Time lost meaning. He was adrift on a sea of regrets, each wave dragging him deeper into the cold abyss. The weight of years he never lived, relationships he never mended, dreams he never chased, bore down on his chest like a crushing stone.

His body lay broken somewhere in the real world — a husk of flesh and bone disconnected from the soul that writhed in torment. Yet here, in this silent prison, he was more alive than ever — painfully aware, unbearably awake, condemned to relive every failure and lost chance.

No light awaited him at the end of this journey. No salvation, no reprieve. Only the slow decay of hope, a merciless erosion of will, until he was nothing but a hollow shell, a man who died a thousand deaths before his body even drew its last breath.

The void whispered that this was his punishment — eternal exile within the ruins of his own mind. A life unlived, a love unearned, a future forever lost.

And so he drifted, forever caught between the fading echoes of what was and the cruel silence of what would never be.

The first breath.

A cry torn from the depths of a small, fragile body that had just emerged into a world already spinning too fast.

The sterile white walls of the hospital room loomed above, humming with the cold efficiency of machines and muffled voices.

"Healthy," the doctor announced, voice clipped and professional, as if ticking off a checklist.

A nurse wiped the slick wetness from the newborn's face, revealing eyes wide and searching — though they saw nothing yet.

In the next room, voices whispered with quiet exhaustion.

"It's a boy," his mother murmured, her voice raw but distant, eyes glazed from hours of pain and fatigue.

"Your son's perfect," his father replied, though his tone lacked warmth. It was the sound of obligation, not joy.

No one held him yet.
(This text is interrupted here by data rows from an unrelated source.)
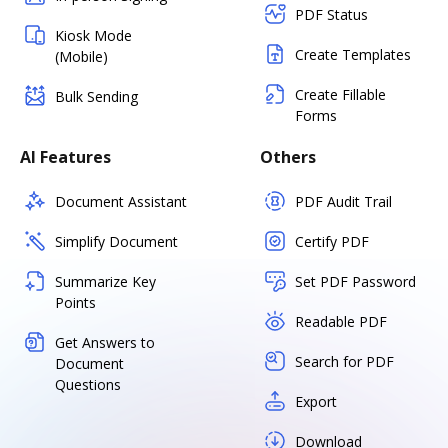
PDF Status
Kiosk Mode
Create Templates
(Mobile)
Create Fillable
Bulk Sending
Forms
AI Features
Others
Document Assistant
PDF Audit Trail
Simplify Document
Certify PDF
Summarize Key
Set PDF Password
Points
Readable PDF
Get Answers to
Search for PDF
Document
Questions
Export
Download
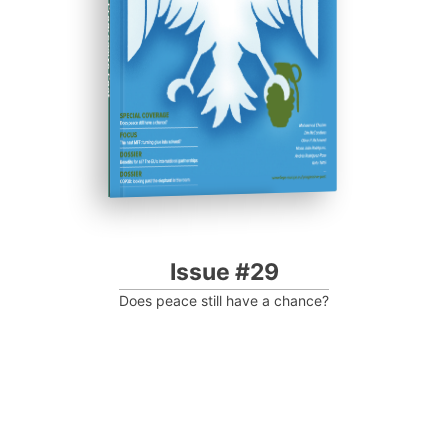
Progressive Post
Issue #29
Does peace still have a chance?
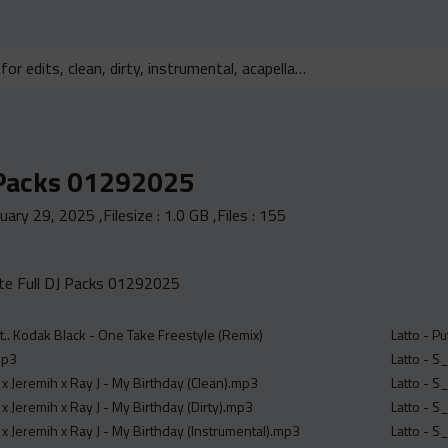
 Packs 01292025
nuary 29, 2025
,Filesize :
1.0 GB
,Files :
155
e Full DJ Packs 01292025
.. Kodak Black - One Take Freestyle (Remix)
Latto - Pu
mp3
Latto - S
x Jeremih x Ray J - My Birthday (Clean).mp3
Latto - S
x Jeremih x Ray J - My Birthday (Dirty).mp3
Latto - S
x Jeremih x Ray J - My Birthday (Instrumental).mp3
Latto - S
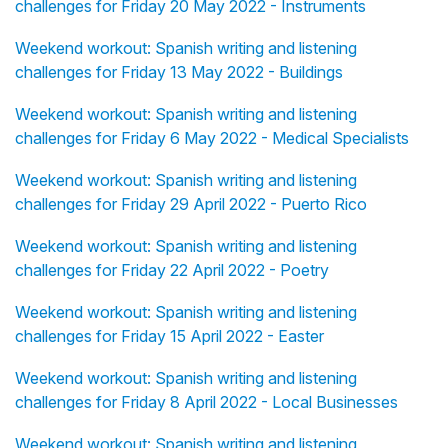
challenges for Friday 20 May 2022 - Instruments
Weekend workout: Spanish writing and listening
challenges for Friday 13 May 2022 - Buildings
Weekend workout: Spanish writing and listening
challenges for Friday 6 May 2022 - Medical Specialists
Weekend workout: Spanish writing and listening
challenges for Friday 29 April 2022 - Puerto Rico
Weekend workout: Spanish writing and listening
challenges for Friday 22 April 2022 - Poetry
Weekend workout: Spanish writing and listening
challenges for Friday 15 April 2022 - Easter
Weekend workout: Spanish writing and listening
challenges for Friday 8 April 2022 - Local Businesses
Weekend workout: Spanish writing and listening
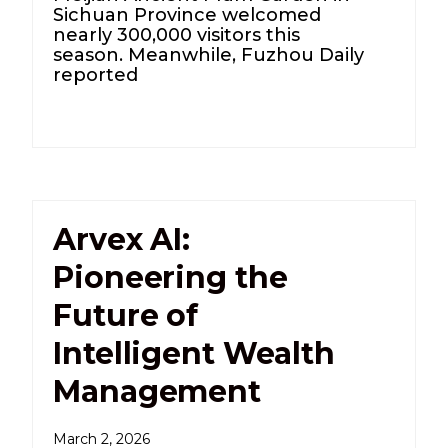
Sichuan Province welcomed
nearly 300,000 visitors this
season. Meanwhile, Fuzhou Daily
reported
Arvex AI:
Pioneering the
Future of
Intelligent Wealth
Management
March 2, 2026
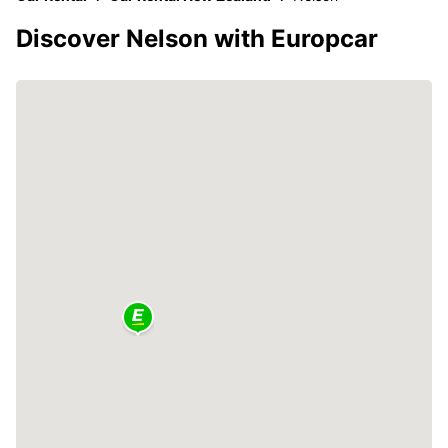
Discover Nelson with Europcar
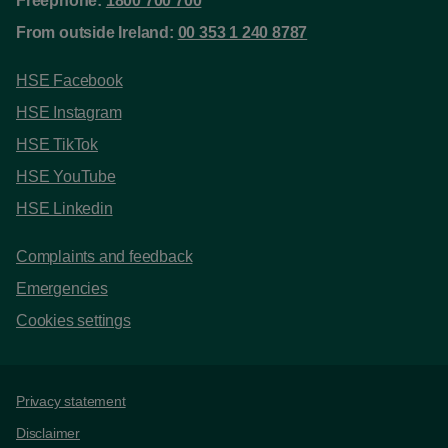
Freephone:
1800 700 700
From outside Ireland:
00 353 1 240 8787
HSE Facebook
HSE Instagram
HSE TikTok
HSE YouTube
HSE Linkedin
Complaints and feedback
Emergencies
Cookies settings
Support links
Privacy statement
Disclaimer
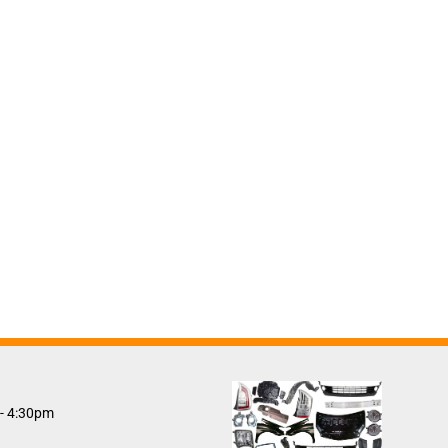
 - 4:30pm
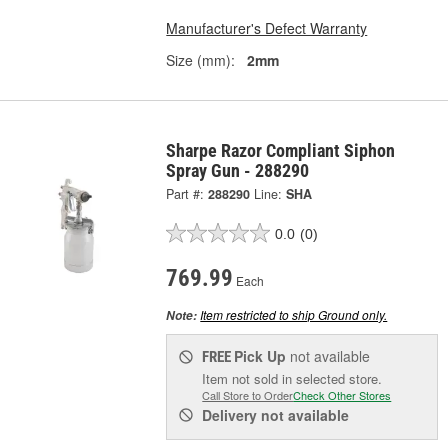
Manufacturer's Defect Warranty
Size (mm):
2mm
Sharpe Razor Compliant Siphon
Spray Gun - 288290
Part #:
288290
Line:
SHA
0.0
(0)
769.99
Each
Item restricted to ship Ground only.
Note:
Pick Up
not available
FREE
Item not sold in selected store.
Call Store to Order
Check Other Stores
Delivery
not available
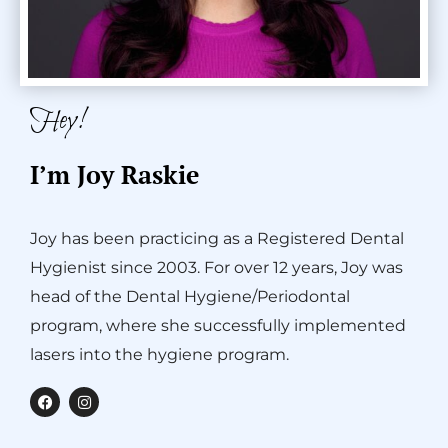
Hey!
I’m Joy Raskie
Joy has been practicing as a Registered Dental
Hygienist since 2003. For over 12 years, Joy was
head of the Dental Hygiene/Periodontal
program, where she successfully implemented
lasers into the hygiene program.
F
I
a
n
c
s
e
t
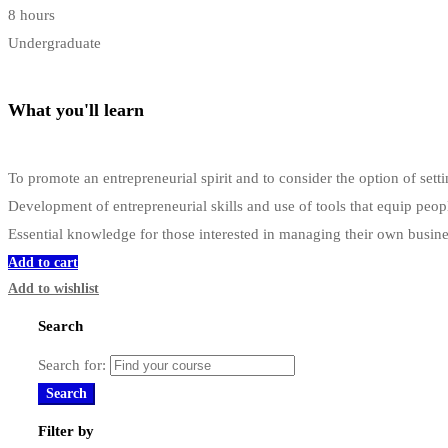
8 hours
Undergraduate
What you'll learn
To promote an entrepreneurial spirit and to consider the option of s
Development of entrepreneurial skills and use of tools that equip peop
Essential knowledge for those interested in managing their own busin
Add to cart
Add to wishlist
Search
Search for:
Search
Filter by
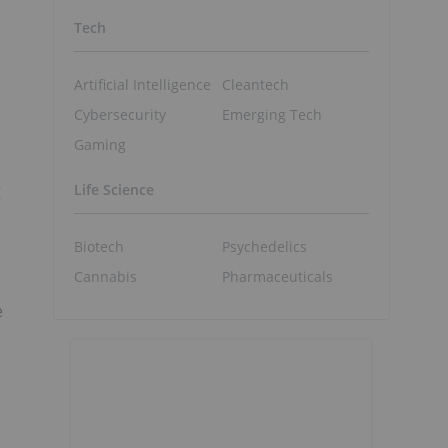
Tech
Artificial Intelligence
Cleantech
Cybersecurity
Emerging Tech
Gaming
g
Life Science
Biotech
Psychedelics
Cannabis
Pharmaceuticals
e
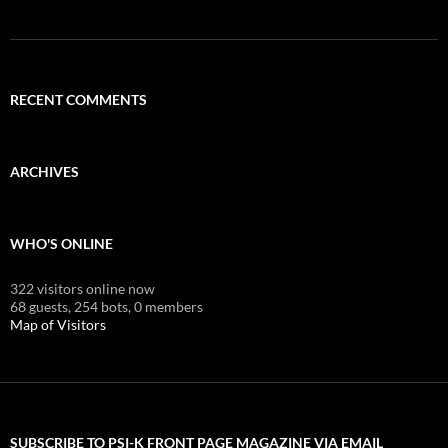
RECENT COMMENTS
ARCHIVES
WHO'S ONLINE
322 visitors online now
68 guests,
254 bots,
0 members
Map of Visitors
SUBSCRIBE TO PSI-K FRONT PAGE MAGAZINE VIA EMAIL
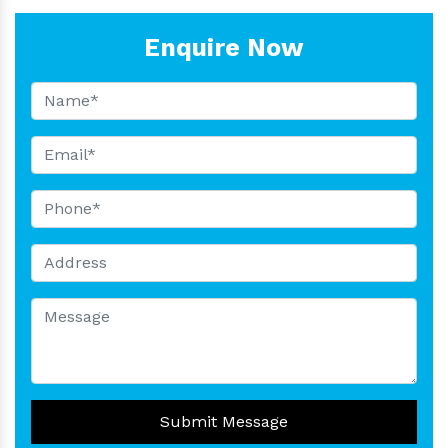
Enquire Now
Submit Message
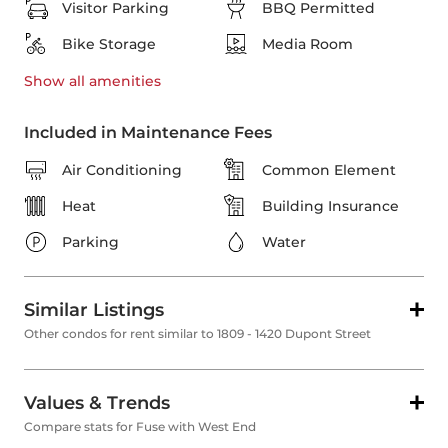
Visitor Parking
BBQ Permitted
Bike Storage
Media Room
Show all
amenities
Included in Maintenance Fees
Air Conditioning
Common Element
Heat
Building Insurance
Parking
Water
Similar Listings
Other condos for rent similar to 1809 - 1420 Dupont Street
Values & Trends
Compare stats for Fuse with West End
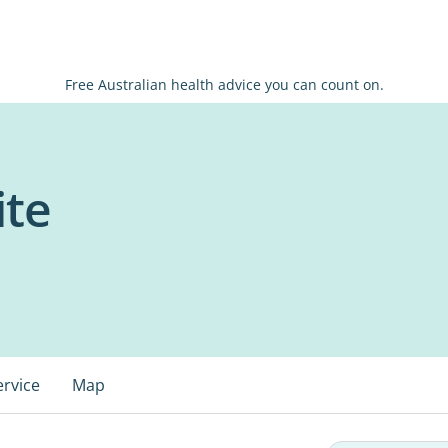
Free Australian health advice you can count on.
ite
ervice
Map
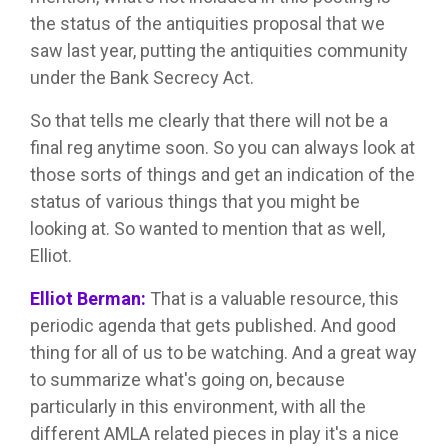
the status of the antiquities proposal that we
saw last year, putting the antiquities community
under the Bank Secrecy Act.
So that tells me clearly that there will not be a
final reg anytime soon. So you can always look at
those sorts of things and get an indication of the
status of various things that you might be
looking at. So wanted to mention that as well,
Elliot.
Elliot Berman:
That is a valuable resource, this
periodic agenda that gets published. And good
thing for all of us to be watching. And a great way
to summarize what's going on, because
particularly in this environment, with all the
different AMLA related pieces in play it's a nice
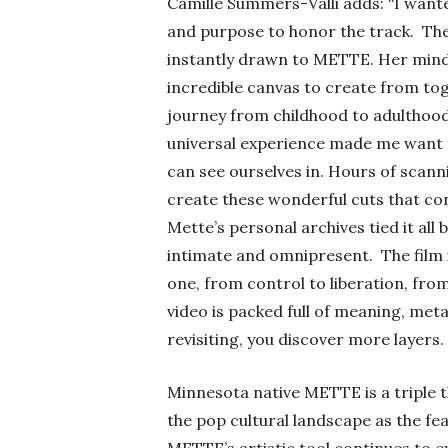
Camille Summers-Valli adds:
“
I wante
and purpose to honor the track.
The
instantly drawn to METTE. Her mind
incredible canvas to create from toge
journey from childhood to adulthood,
universal experience made me want t
can see ourselves in. Hours of scanni
create these wonderful cuts that co
Mette’s personal archives tied it all 
intimate and omnipresent.
The film
one, from control to liberation, from
video is packed full of meaning, meta
revisiting, you discover more layers. Jus
Minnesota native
METTE is a triple 
the pop cultural landscape as the fea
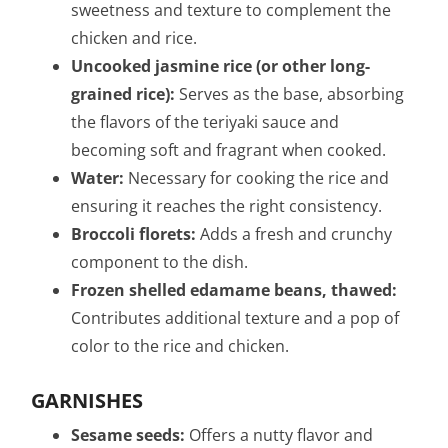
sweetness and texture to complement the
chicken and rice.
Uncooked jasmine rice (or other long-
grained rice):
Serves as the base, absorbing
the flavors of the teriyaki sauce and
becoming soft and fragrant when cooked.
Water:
Necessary for cooking the rice and
ensuring it reaches the right consistency.
Broccoli florets:
Adds a fresh and crunchy
component to the dish.
Frozen shelled edamame beans, thawed:
Contributes additional texture and a pop of
color to the rice and chicken.
GARNISHES
Sesame seeds:
Offers a nutty flavor and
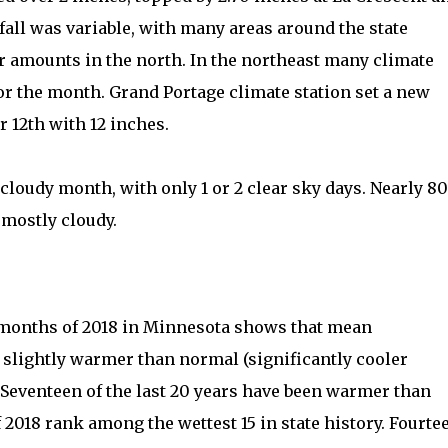
fall was variable, with many areas around the state
er amounts in the north. In the northeast many climate
for the month. Grand Portage climate station set a new
 12th with 12 inches.
 cloudy month, with only 1 or 2 clear sky days. Nearly 80
 mostly cloudy.
1 months of 2018 in Minnesota shows that mean
 slightly warmer than normal (significantly cooler
. Seventeen of the last 20 years have been warmer than
f 2018 rank among the wettest 15 in state history. Fourte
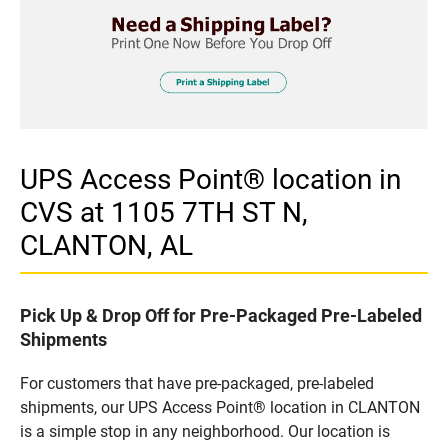
UPS Access Point® location in
CVS at 1105 7TH ST N,
CLANTON, AL
Pick Up & Drop Off for Pre-Packaged Pre-Labeled
Shipments
For customers that have pre-packaged, pre-labeled
shipments, our UPS Access Point® location in CLANTON
is a simple stop in any neighborhood. Our location is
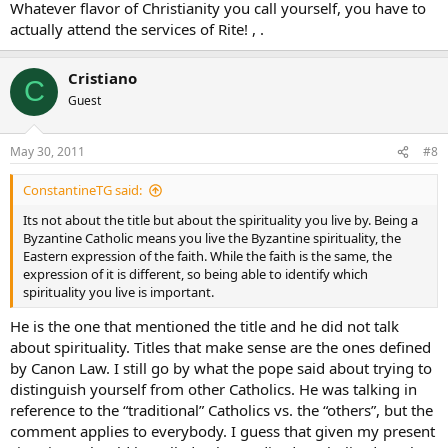
Whatever flavor of Christianity you call yourself, you have to
actually attend the services of Rite! , .
Cristiano
C
Guest
May 30, 2011
#8
ConstantineTG said:
Its not about the title but about the spirituality you live by. Being a
Byzantine Catholic means you live the Byzantine spirituality, the
Eastern expression of the faith. While the faith is the same, the
expression of it is different, so being able to identify which
spirituality you live is important.
He is the one that mentioned the title and he did not talk
about spirituality. Titles that make sense are the ones defined
by Canon Law. I still go by what the pope said about trying to
distinguish yourself from other Catholics. He was talking in
reference to the “traditional” Catholics vs. the “others”, but the
comment applies to everybody. I guess that given my present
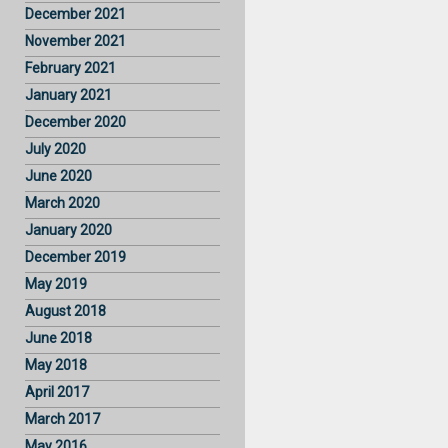
December 2021
November 2021
February 2021
January 2021
December 2020
July 2020
June 2020
March 2020
January 2020
December 2019
May 2019
August 2018
June 2018
May 2018
April 2017
March 2017
May 2016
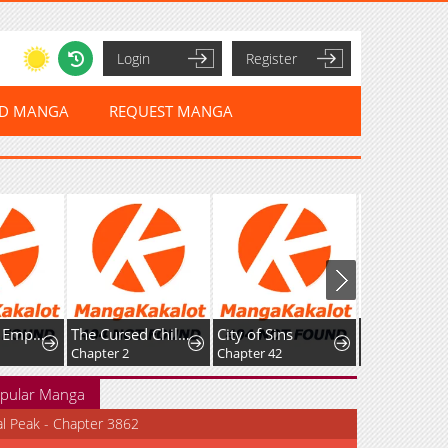
Login
Register
ED MANGA
REQUEST MANGA
The Sword Emperor’s Path to Namgung
The Cursed Child and the Silver Wolf's Waltz
City of Sins
Chapter 2
Chapter 42
Chapter 53
pular Manga
al Peak - Chapter 3862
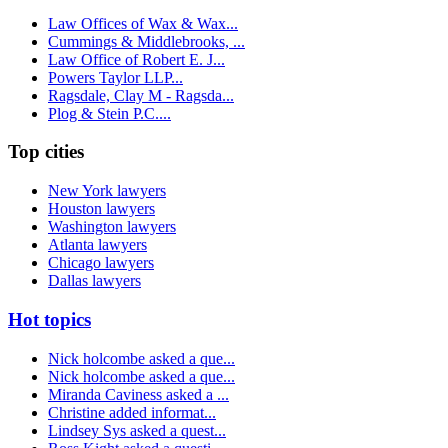
Law Offices of Wax & Wax...
Cummings & Middlebrooks, ...
Law Office of Robert E. J...
Powers Taylor LLP...
Ragsdale, Clay M - Ragsda...
Plog & Stein P.C....
Top cities
New York lawyers
Houston lawyers
Washington lawyers
Atlanta lawyers
Chicago lawyers
Dallas lawyers
Hot topics
Nick holcombe asked a que...
Nick holcombe asked a que...
Miranda Caviness asked a ...
Christine added informat...
Lindsey Sys asked a quest...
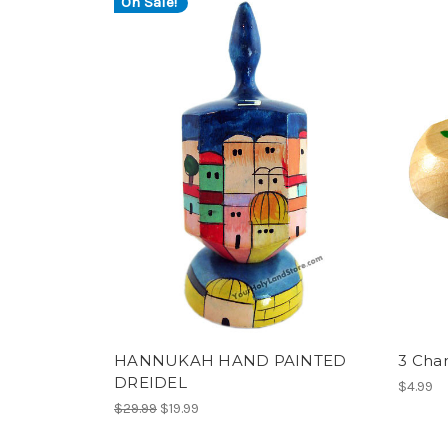
On Sale!
HANNUKAH HAND PAINTED
3 Cha
DREIDEL
$4.99
$29.99
$19.99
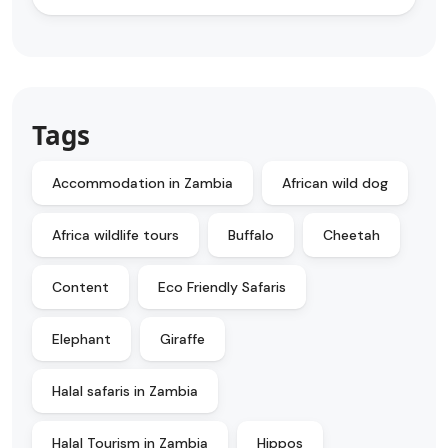
Tags
Accommodation in Zambia
African wild dog
Africa wildlife tours
Buffalo
Cheetah
Content
Eco Friendly Safaris
Elephant
Giraffe
Halal safaris in Zambia
Halal Tourism in Zambia
Hippos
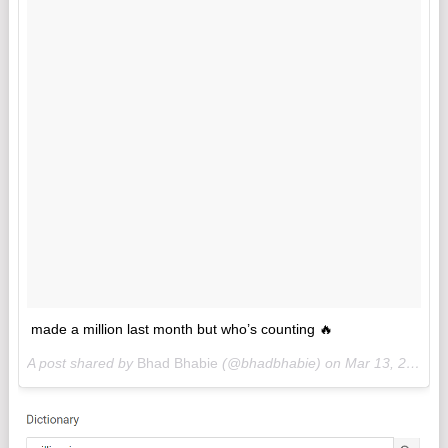
made a million last month but who’s counting 🔥
A post shared by
Bhad Bhabie
(@bhadbhabie) on
Mar 13, 2018 at 1:53pm PDT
No one named him.

The world was waiting for Kaito, but no one waited for him.

The sterile smell of antiseptic filled the room, sharp and unyielding—like the world itself.

Kaito's tiny chest rose and fell, a fragile rhythm amidst the quiet hum of machines.

His mother's face was pale, shadows cast beneath her eyes that never fully closed. She barely glanced at the small bundle in the crib before turning away.

"Is he breathing well?" she asked, voice barely above a whisper.

The nurse nodded, efficient and detached. "Strong lungs. No complications."

His father stood stiffly by the window, hands clenched into fists, staring out but seeing nothing. "When can we bring him home?"

"Not for a few days," the doctor said, stepping in with a clipboard. "We want to monitor him for jaundice and make sure he's feeding properly."

His father's jaw tightened. "Right."

His mother shifted uncomfortably, exhaustion making her distant. "I just want this over."

There was no celebration. No warmth. Or anything of the sort. Just eerie silence.

Days passed in a blur of white walls and hushed voices.

Nurses came and went, their faces a revolving door of tired smiles and professional concern.

Kaito's cries pierced the silence, unanswered except by the beep of machines and the shuffle of feet.

He was a presence, but no one truly saw him.

His first world was clinical and cold.

And somewhere deep inside, the first cracks of loneliness began to form.